12 May 2009

Forthcoming Art 82 case

Apparently tomorrow the Commission will issue its Intel decision. Anticipating a finding of abuse, there is a working paper anticipating the decision from the AAI, here.

Bar the size of the undertaking, I am not sure that this decision raises any big legal issues. What will be interesting to observe is how much more sophisticated the analysis will be. It seems the likely abuses are pretty standard exclusionary stuff designed to foreclose the entry of a particular firm.

Good luck to those who will read it - it will likely be as long as the Microsoft decision. Legal issues and analysis hidden/blurred by countless passages of technological information.

21 April 2009

No recoupment in predatory pricing claims

In France Télécom v Commission (Case C-202/07 P, judgment of 2 April 2007), the ECJ disagreed with the Advocate General and agreed with my earlier blog posting (I am under no illusion that the ECJ is aware of my blog) that recoupment is not a pre requisite for a finding of price predation. There are three salient points in this judgment.

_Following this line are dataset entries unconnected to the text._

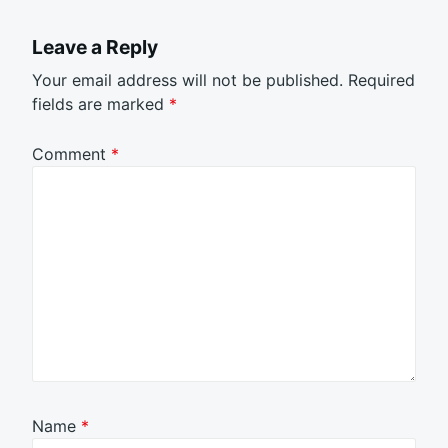
Leave a Reply
Your email address will not be published.
Required
fields are marked
*
Comment
*
Name
*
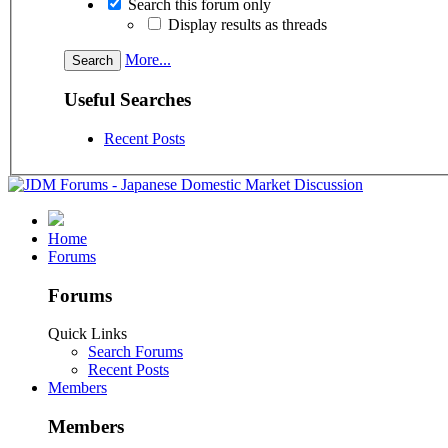
Search this forum only
Display results as threads
More...
Useful Searches
Recent Posts
Home
Forums
Forums
Quick Links
Search Forums
Recent Posts
Members
Members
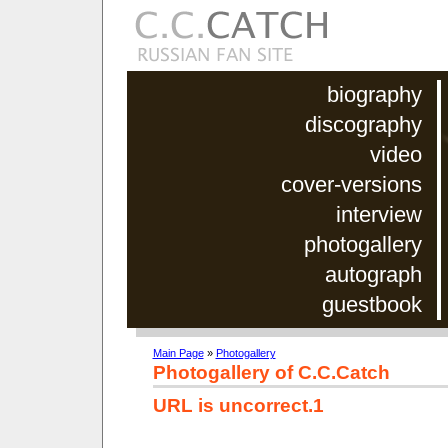
biography
discography
video
cover-versions
interview
photogallery
autograph
guestbook
Main Page
»
Photogallery
Photogallery of C.C.Catch
URL is uncorrect.1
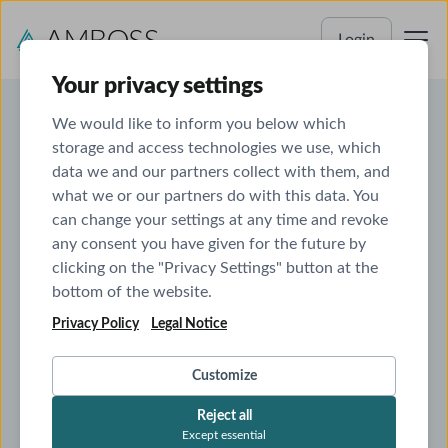
Login
Your privacy settings
We would like to inform you below which
storage and access technologies we use, which
ABEM Prep That Builds
data we and our partners collect with them, and
what we or our partners do with this data. You
Real Clinical Judgment
can change your settings at any time and revoke
any consent you have given for the future by
ABEM-style questions with in-depth explanations
clicking on the "Privacy Settings" button at the
that build clinical reasoning, not memorization
bottom of the website.
Smart analytics and adaptive study plans
to target
weak spots and save time
Privacy Policy
Legal Notice
Integrated clinical reference
to connect your board
prep with real patient care
Customize
See
Start
See Pricing
Pricing
Start Free Trial
Free
Reject all
Trial
Except essential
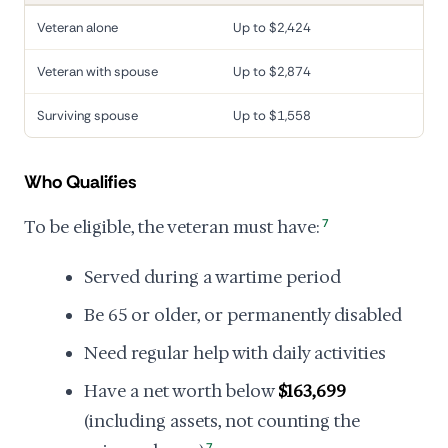
Veteran alone
Up to $2,424
Veteran with spouse
Up to $2,874
Surviving spouse
Up to $1,558
Who Qualifies
To be eligible, the veteran must have:
7
Served during a wartime period
Be 65 or older, or permanently disabled
Need regular help with daily activities
Have a net worth below
$163,699
(including assets, not counting the
7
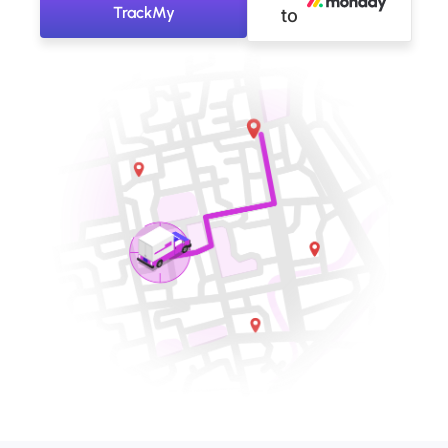
TrackMy
to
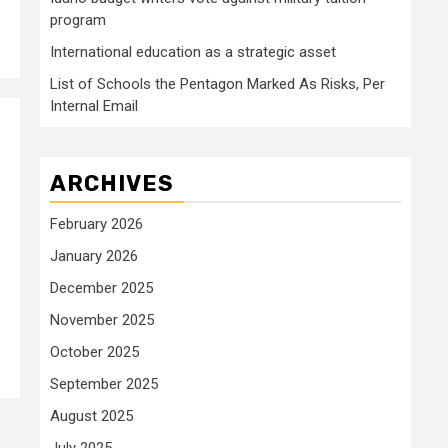
program
International education as a strategic asset
List of Schools the Pentagon Marked As Risks, Per
Internal Email
ARCHIVES
February 2026
January 2026
December 2025
November 2025
October 2025
September 2025
August 2025
July 2025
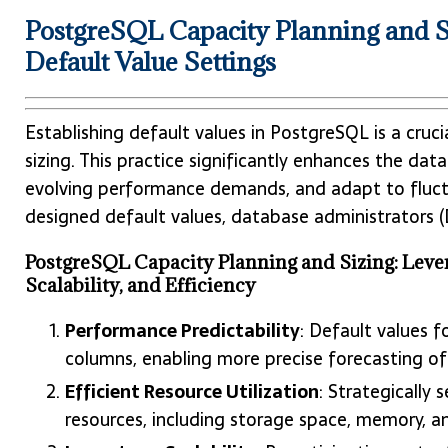
PostgreSQL Capacity Planning and Si
Default Value Settings
Establishing default values in PostgreSQL is a cru
sizing. This practice significantly enhances the d
evolving performance demands, and adapt to fluct
designed default values, database administrators (
PostgreSQL Capacity Planning and Sizing: Lever
Scalability, and Efficiency
Performance Predictability
: Default values f
columns, enabling more precise forecasting o
Efficient Resource Utilization
: Strategically
resources, including storage space, memory, a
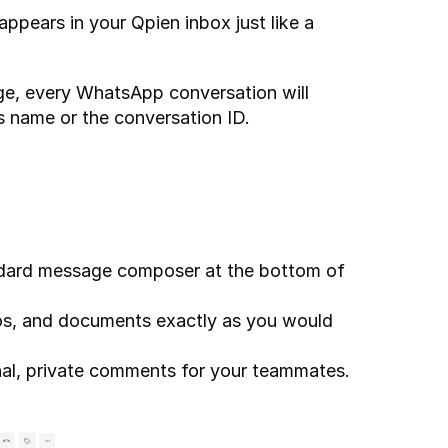
ears in your Qpien inbox just like a 
ge, every WhatsApp conversation will 
s name or the conversation ID.
dard message composer at the bottom of 
os, and documents exactly as you would 
nal, private comments for your teammates. 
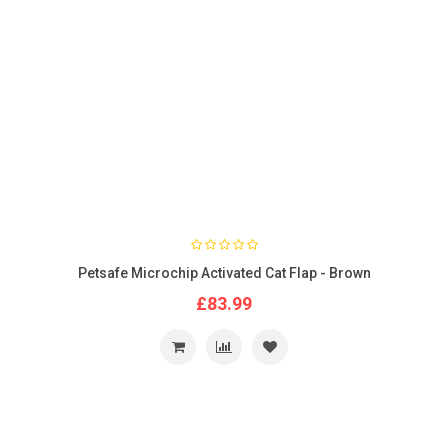
Petsafe Microchip Activated Cat Flap - Brown
£83.99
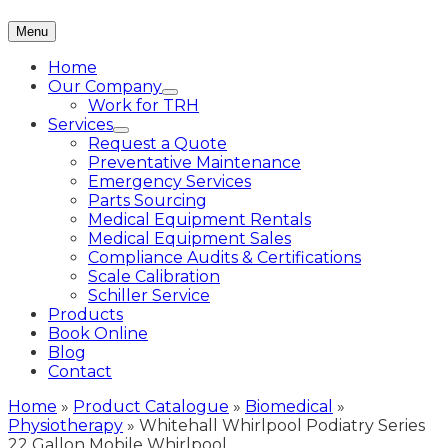
Menu
Home
Our Company
Work for TRH
Services
Request a Quote
Preventative Maintenance
Emergency Services
Parts Sourcing
Medical Equipment Rentals
Medical Equipment Sales
Compliance Audits & Certifications
Scale Calibration
Schiller Service
Products
Book Online
Blog
Contact
Home
»
Product Catalogue
»
Biomedical
»
Physiotherapy
»
Whitehall Whirlpool Podiatry Series
22 Gallon Mobile Whirlpool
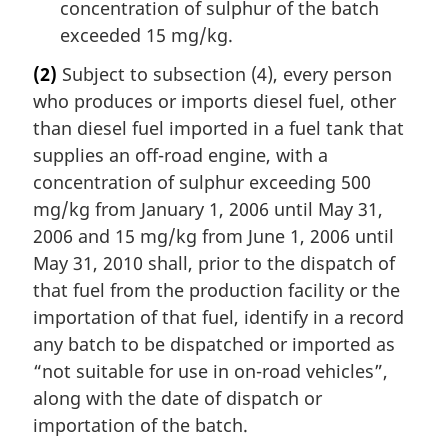
concentration of sulphur of the batch
exceeded 15 mg/kg.
(2)
Subject to subsection (4), every person
who produces or imports diesel fuel, other
than diesel fuel imported in a fuel tank that
supplies an off-road engine, with a
concentration of sulphur exceeding 500
mg/kg from January 1, 2006 until May 31,
2006 and 15 mg/kg from June 1, 2006 until
May 31, 2010 shall, prior to the dispatch of
that fuel from the production facility or the
importation of that fuel, identify in a record
any batch to be dispatched or imported as
“not suitable for use in on-road vehicles”,
along with the date of dispatch or
importation of the batch.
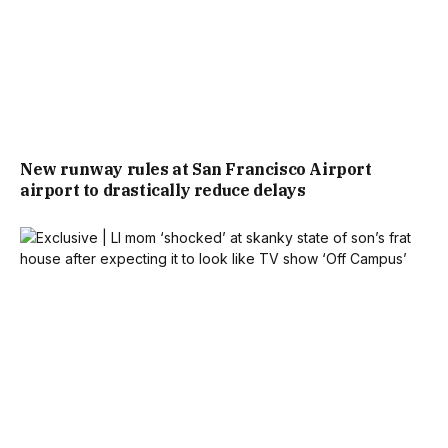
New runway rules at San Francisco Airport
airport to drastically reduce delays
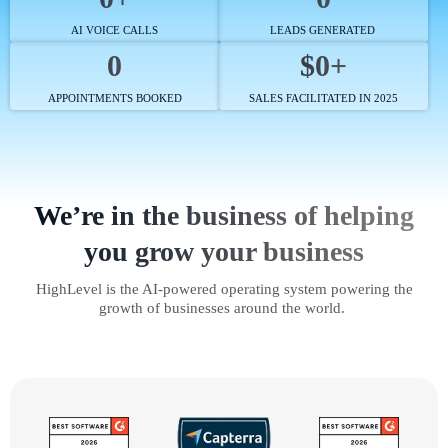
AI VOICE CALLS
LEADS GENERATED
0
$0+
APPOINTMENTS BOOKED
SALES FACILITATED IN 2025
We’re in the business of helping
you grow your business
HighLevel is the AI-powered operating system powering the
growth of businesses around the world.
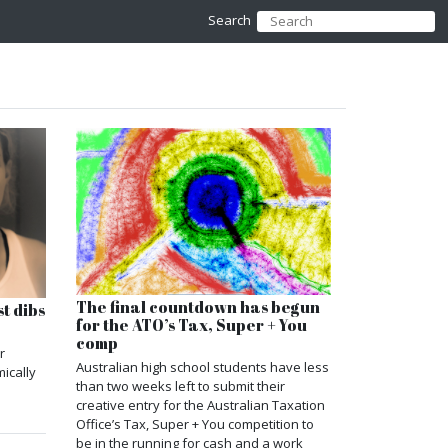
Search
The final countdown has begun
t dibs
for the ATO’s Tax, Super + You
comp
r
Australian high school students have less
ically
than two weeks left to submit their
creative entry for the Australian Taxation
Office’s Tax, Super + You competition to
be in the running for cash and a work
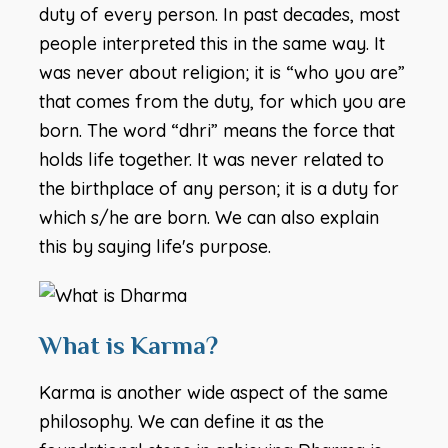
duty of every person. In past decades, most
people interpreted this in the same way. It
was never about religion; it is “who you are”
that comes from the duty, for which you are
born. The word “dhri” means the force that
holds life together. It was never related to
the birthplace of any person; it is a duty for
which s/he are born. We can also explain
this by saying life's purpose.
What is Karma?
Karma is another wide aspect of the same
philosophy. We can define it as the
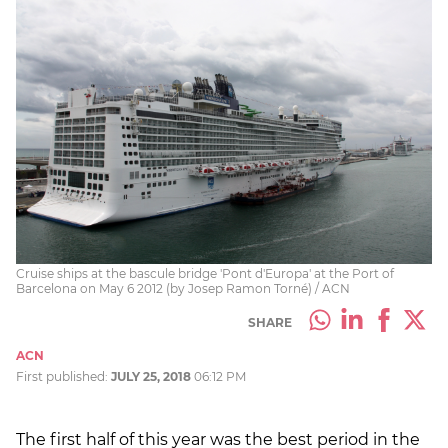
Cruise ships at the bascule bridge 'Pont d'Europa' at the Port of
Barcelona on May 6 2012 (by Josep Ramon Torné) / ACN
SHARE
ACN
First published:
JULY 25, 2018
06:12 PM
The first half of this year was the best period in the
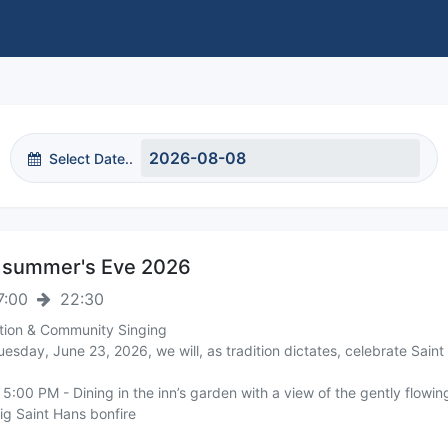
Select Date..
summer's Eve 2026
7:00
22:30
ition & Community Singing
esday, June 23, 2026, we will, as tradition dictates, celebrate Saint
5:00 PM - Dining in the inn’s garden with a view of the gently flowi
ig Saint Hans bonfire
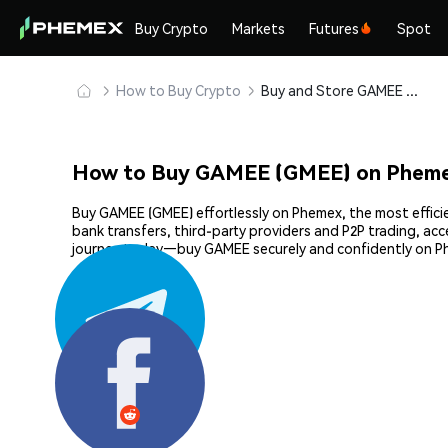
Buy Crypto
Markets
Futures
Spot
How to Buy Crypto
Buy and Store GAMEE (GMEE) Safely
How to Buy GAMEE (GMEE) on Phem
Buy GAMEE (GMEE) effortlessly on Phemex, the most efficie
bank transfers, third-party providers and P2P trading, ac
journey today—buy GAMEE securely and confidently on P
Share:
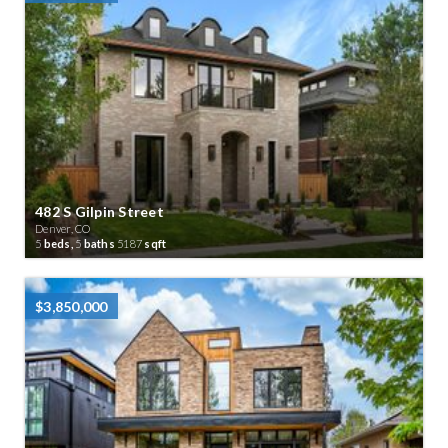
482 S Gilpin Street
Denver, CO
5
beds,
5
baths
5187
sqft
$3,850,000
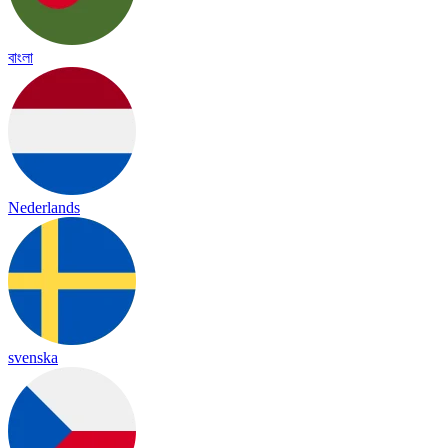
বাংলা
Nederlands
svenska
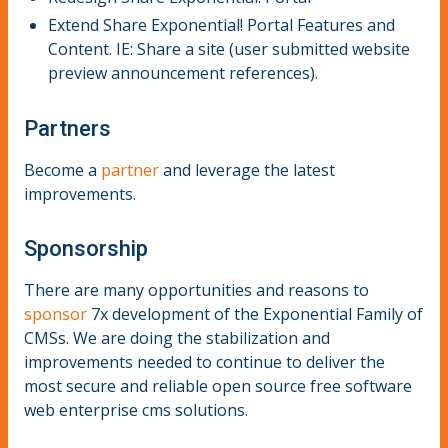
Extend Share Exponential! Portal Features and
Content. IE: Share a site (user submitted website
preview announcement references).
Partners
Become a
partner
and leverage the latest
improvements.
Sponsorship
There are many opportunities and reasons to
sponsor
7x development of the Exponential Family of
CMSs. We are doing the stabilization and
improvements needed to continue to deliver the
most secure and reliable open source free software
web enterprise cms solutions.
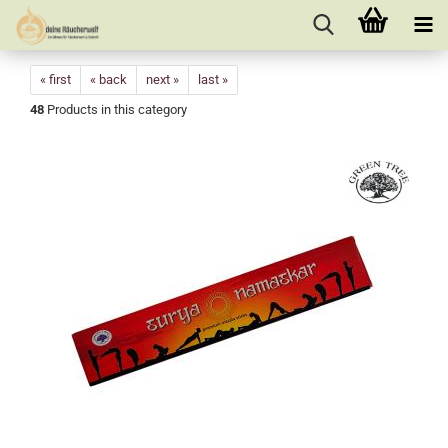
« first
« back
next »
last »
48
Products in this category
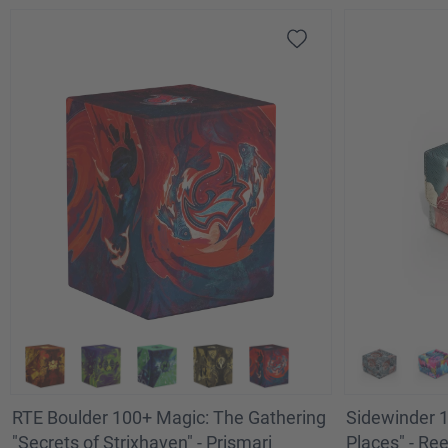
RTE Boulder 100+ Magic: The Gathering
Sidewinder 1
"Secrets of Strixhaven" - Prismari
Places" - Re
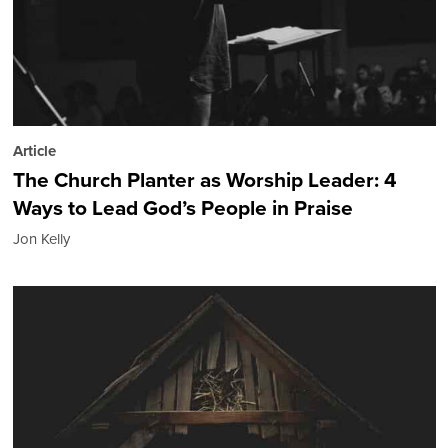
Article
The Church Planter as Worship Leader: 4
Ways to Lead God’s People in Praise
Jon Kelly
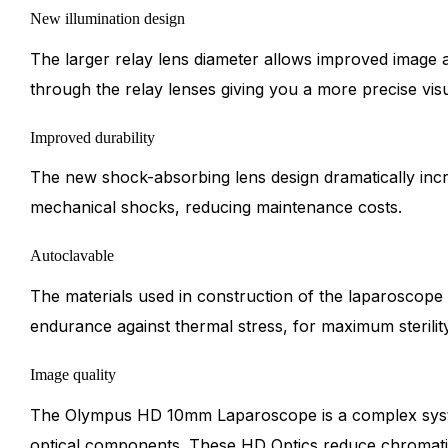
New illumination design
The larger relay lens diameter allows improved image a
through the relay lenses giving you a more precise visu
Improved durability
The new shock-absorbing lens design dramatically incre
mechanical shocks, reducing maintenance costs.
Autoclavable
The materials used in construction of the laparoscope 
endurance against thermal stress, for maximum sterilit
Image quality
The Olympus HD 10mm Laparoscope is a complex syst
optical components. These HD Optics reduce chromatic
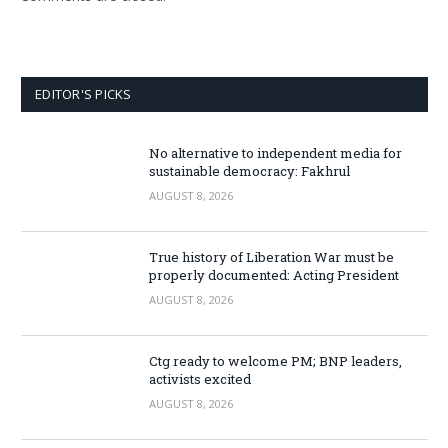
EDITOR'S PICKS
No alternative to independent media for
sustainable democracy: Fakhrul
AUGUST 8, 2026
True history of Liberation War must be
properly documented: Acting President
AUGUST 8, 2026
Ctg ready to welcome PM; BNP leaders,
activists excited
AUGUST 8, 2026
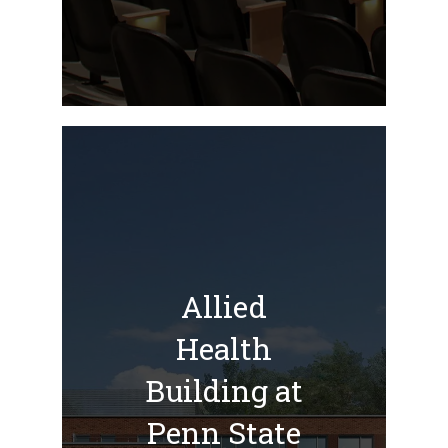
Allied
Health
Building at
Penn State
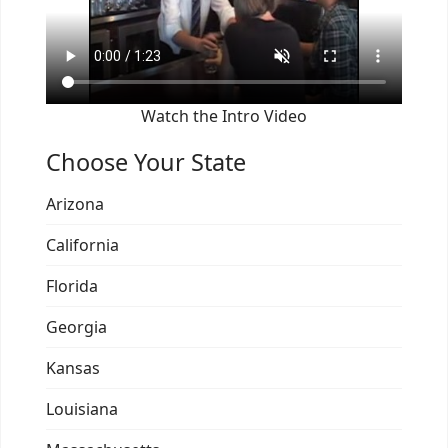
Watch the Intro Video
Choose Your State
Arizona
California
Florida
Georgia
Kansas
Louisiana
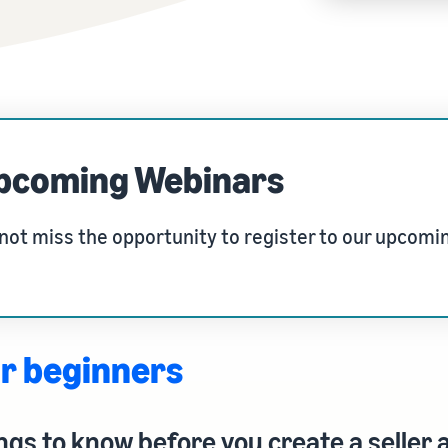
Tap across new marketplaces seamlessly
Brand Registry
How to sell books online
Protect and build your brand
A step-by-step process of selling books online
pcoming Webinars
not miss the opportunity to register to our upcomi
r beginners
ngs to know before you create a seller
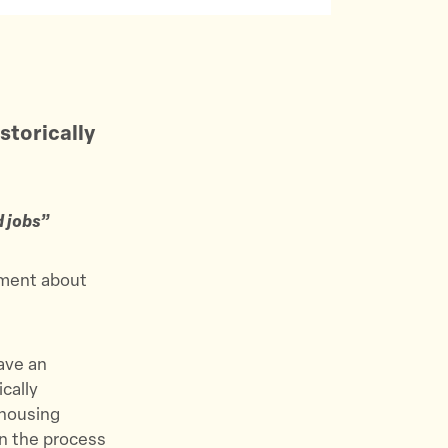
storically
d jobs”
ement about
ave an
cally
 housing
in the process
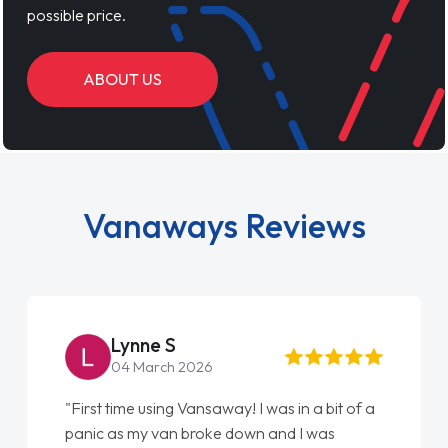
possible price.
ABOUT US
Vanaways Reviews
Lynne S
04 March 2026
"First time using Vansaway! I was in a bit of a
panic as my van broke down and I was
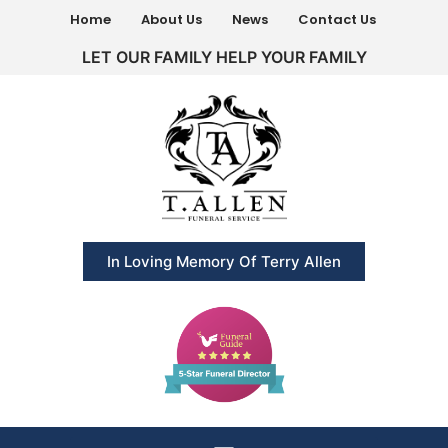
Home
About Us
News
Contact Us
LET OUR FAMILY HELP YOUR FAMILY
In Loving Memory Of Terry Allen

1. Objective evidence of a plan to eliminate competition
The Court confirms that you can use an undertaking's internal documents to furnish evidence of a predatory strategy. Wrong, I think.

2. A restatement of Article 82 principles
Paragraphs 103-114 are at the heart of the issue under appeal and also offer a restatement of the ECJ's approach to Article 82. I leave it to others to reflect on how much the ECJ's view tallies with that in the Commission's Guidance Paper.

3. Recoupment
The basic reason why recoupment isn't needed is that the aim of Article 82 is to protect a competitive market structure. Thus harm to the competitive process, not harm to consumer welfare is the factor that motivates Article 82, contrary to the views of the Advocate General.
Unfortunately the Court also inserted paragraph 111 which says that the Commission may find a reason to use proof of likely recoupment in certain cases: (a) when pricing is below AVC and the defendant advances an objective justifictaion, the likelihood of recoupment may be used to deny the defence (highly unlikely); (b) when prices are below ATC and above AVC then proof of recoupment can serve to show that there is eliminatory intent. (This I think is wrong because it does not sit well with the principle that you want to protect the competitive process. Though you might argue that if one is keen to punish predation when it threatens the competitive process, any proof of a 'plan' to damage competition is unnecessary because it is a poor proxy.

14 April 2009

The Speeches of Commisioner Kroes

The speeches of Neelie Kroes are hard hitting and delivered with good humor. Of late the outgoing Commissioner has upped the entertainment value in her public pronouncements. Those wanting punchy quotes to adorn their essays would do well to look at the speech she gave on 30 March 2009 at the Economic Club of Toronto: 'The crisis and the road to recovery.' The layout is like a free verse poem, here are some of the more quirky lines:

"It may seem crazy to draw a line between this belief in a shared humanity and competition policy, but if you will indulge me – that is what I will try to do this morning." (candidate for a future exam question)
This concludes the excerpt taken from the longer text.